I just purchased my first pair of biking shoes to go with my first clipless pedals. I have been shopping around online, REI, and at Performance Bike. I didn't want to buy online unless it was a really really great deal because shoes you have to try on to know if they are the right ones. It seemed like Performance bike and REI didn't have any good sales under $100 in my size until yesterday. Performance bike had a deal of the day on these shoes (Forte CM410). I bought them at the store for $69.99 + tax. The store had them for $89.99 for deal of the day but they honored the online price. Today they are still on sale but are $109.

http://www.performancebike.com/bikes/Product_10052_10551_1022657_-1_1549000_20000_400098

They fit and feel great.

Any thoughts good/bad about these shoes as my first pair?

I didn't want to spend a lot since I didn't know if I would like them. Also I just bought my bike and a bunch of accessories the past month or so.
Are these


----------



## Finch Platte (Nov 14, 2003)

Mine were older, but I dug 'em. Great value.

http://www.mtbr.com/cat/mtb-apparel...erformance/forte-cm400/PRD_417097_144crx.aspx


----------



## heybrady (May 31, 2009)

Just FYI (and I was going to post in your other thread too) that Performance will price match any online site. So a couple days ago I got them to match the Shimano M086 that Jenson had for $55 (not in my size even). I thought the M086 were by far the most comfortable shoes they had in the sub-100 price range.


----------



## Dainbramage91 (Jul 19, 2010)

I have those exact shoes. Just got them from PerformanceBike. I love them personally. Of course, I don't have anything else to compare them with, but I have no complaints. They fit well, they're comfortable, easy to get on and off, and I think they look nice. The cleats are nice for being able to grip the ground when walking.

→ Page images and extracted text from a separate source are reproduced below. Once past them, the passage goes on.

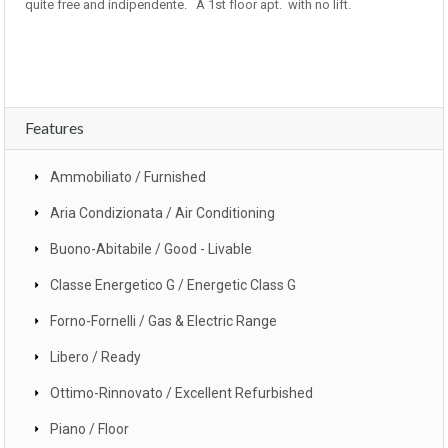
quite free and indipendente. A 1st floor apt. with no lift.
Features
Ammobiliato / Furnished
Aria Condizionata / Air Conditioning
Buono-Abitabile / Good - Livable
Classe Energetico G / Energetic Class G
Forno-Fornelli / Gas & Electric Range
Libero / Ready
Ottimo-Rinnovato / Excellent Refurbished
Piano / Floor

Overall, I'd buy them again.


----------



## Dion (Oct 22, 2009)

I have been fairly impressed with Performance Bike/Forte' stuff with the exception of their cycling bibs. Everything else has been of great quality and value.


----------



## joepa150 (Jul 23, 2010)

heybrady said:


> Just FYI (and I was going to post in your other thread too) that Performance will price match any online site. So a couple days ago I got them to match the Shimano M086 that Jenson had for $55 (not in my size even). I thought the M086 were by far the most comfortable shoes they had in the sub-100 price range.


Thanks for the info. I actually do this all the time. I find the cheapest place online that I can find a product and then go to Performance bike and buy it there. They are awesome about this.


----------



## joepa150 (Jul 23, 2010)

Wow. I just tested them around the block and for some odd reason, they engaged and disengaged easier and smoother than the other shoes (Cannondale Range).


----------



## wg (Dec 20, 2003)

I have a pair and they're pretty decent for the $$. I find the toe box a bit too loose and they need a better insole (like many cycling shoes).


----------